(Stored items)
——————
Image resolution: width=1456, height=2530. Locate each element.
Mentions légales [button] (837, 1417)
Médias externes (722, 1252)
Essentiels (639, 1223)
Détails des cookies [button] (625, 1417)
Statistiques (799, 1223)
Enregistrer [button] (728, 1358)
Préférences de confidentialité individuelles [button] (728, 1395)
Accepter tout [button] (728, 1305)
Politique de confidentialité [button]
——————
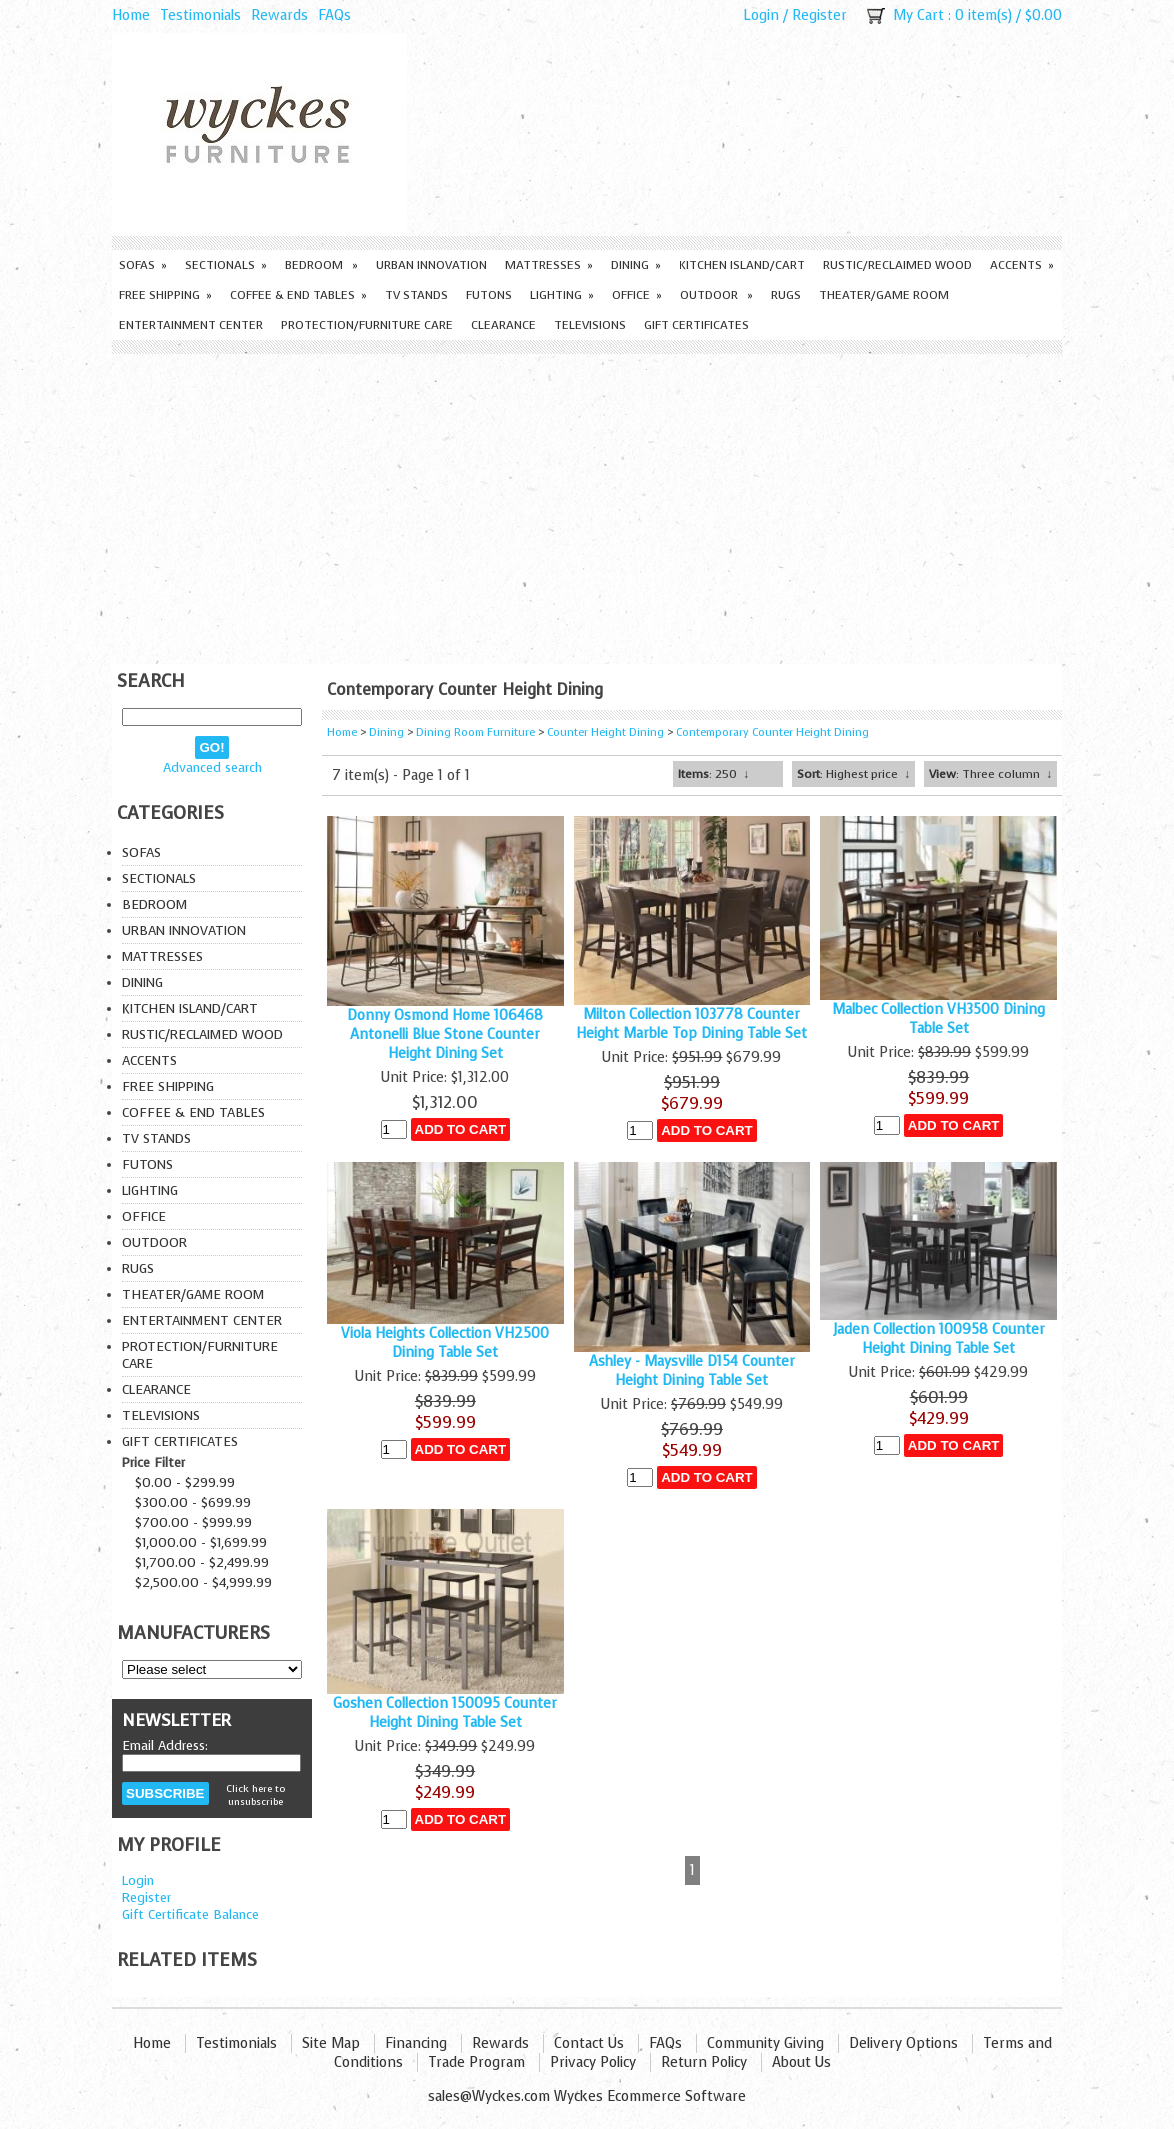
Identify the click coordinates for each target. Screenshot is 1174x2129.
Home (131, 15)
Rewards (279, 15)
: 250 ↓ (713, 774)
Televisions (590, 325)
——————
» WORK TO BE COMPLETED: Above are some records; copy exactly the lines from the one with "Préférences de confidentialité" through the one with "Politique de confidentialité [button]", both included, and no others.

» EXERCISE ANSWER:
Préférences de confidentialité individuelles [button] (728, 1395)
Accepter tout [button] (728, 1305)
Politique de confidentialité [button]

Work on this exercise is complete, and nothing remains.